Shanahan has his analytics guy and prodigy headed for the GM's chair in Kyle Dubas, he has the up-and-coming talent scout in Mark Hunter and he has a salary-cap guru in Brandon Pridham. Now he has a sage old hand in Lamoriello to show them the NHL ropes and how you put all that information assembled in new ways to work in building a team.

However, there is a but here. This situation is entirely new for Lamoriello. For the bulk of his working life, going back to his days as athletic director and head hockey coach at Providence, Lamoriello was the unquestioned man-in-charge. His word was the law.

But his arrival in Toronto was bass ackwards in traditional NHL terms. While Lamoriello said he will have complete autonomy as the GM, he was the last one hired in Shanahan's front office. The head coach, assistant general managers and player personnel man were already in place. And Lamoriello will report to Shanahan, who is the one with the final word, not to mention it is one more cook for a company that has always believed four can cook an omelette better than one.

However, while he clearly wasn't ready to fade off into the sunset when the Devils forced him upstairs, Lamoriello indicated he is also not stuck on the idea of being the undisputed No. 1. If he proves to be the kind of mentor to Dubas and company as he was to so many others, then this may finally turn the Maple Leafs into the year-by-year contender they have always aspired to but never managed.

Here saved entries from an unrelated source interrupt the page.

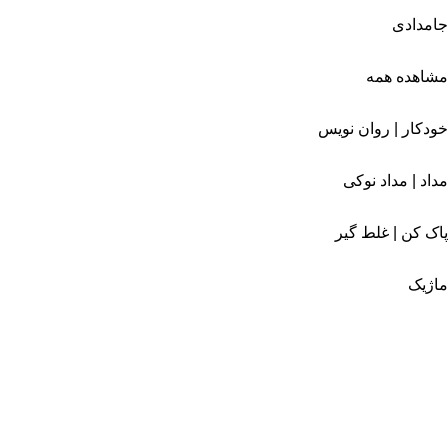
جامدادی
مشاهده همه
خودکار | روان نویس
مداد | مداد نوکی
پاک کن | غلط گیر
ماژیک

Much was made on social media of Lamoriello's drafting record over the last 10 years as he and his player-personnel guru with the Devils, David Conte, had more misses than hits. Don't be surprised if Conte fills one of the many scouting vacancies on the Leafs.

And don't be surprised if a re-energized Lamoriello gets his mojo back with a young and eager cast around him.

FIVE THINGS NEW GM LOU LAMORIELLO BRINGS TO LEAFS

Relationships

Lou Lamoriello was general manager of the New Jersey Devils for 28 years. He knows everyone who's anyone and could even have some phone numbers memorized at this point. With the Leafs in a rebuilding process, relationships are valuable to help make trades.

Experience

This is team president Brendan Shanahan's first NHL front-office job, and the same goes for assistants Mark Hunter, Kyle Dubas and Brandon Pridham. Lamoriello knows how to run a team, something he perfected over decades in New Jersey.

A different perspective

In Shanahan, the Leafs have a former star player, in Hunter an experienced talent evaluator with junior experience and in Dubas a new-school analytics approach. Lamoriello brings the old-school traditional perspective that balances out the group.

Pedigree

Lamoriello's Devils missed the playoffs three successive seasons, but he also has three Stanley Cup rings to show for his Hall of Fame career. New Jersey made 21 postseason appearances and five finals, and that résumé brings immediate respect.

Eye for talent

Lamoriello's first draft pick back in 1987 was Shanahan, and he and head scout David Conte also selected Martin Brodeur, Scott Niedermayer, Patrik Elias and Zach Parise. Acquiring prospects in trades and at the draft is the biggest organizational priority.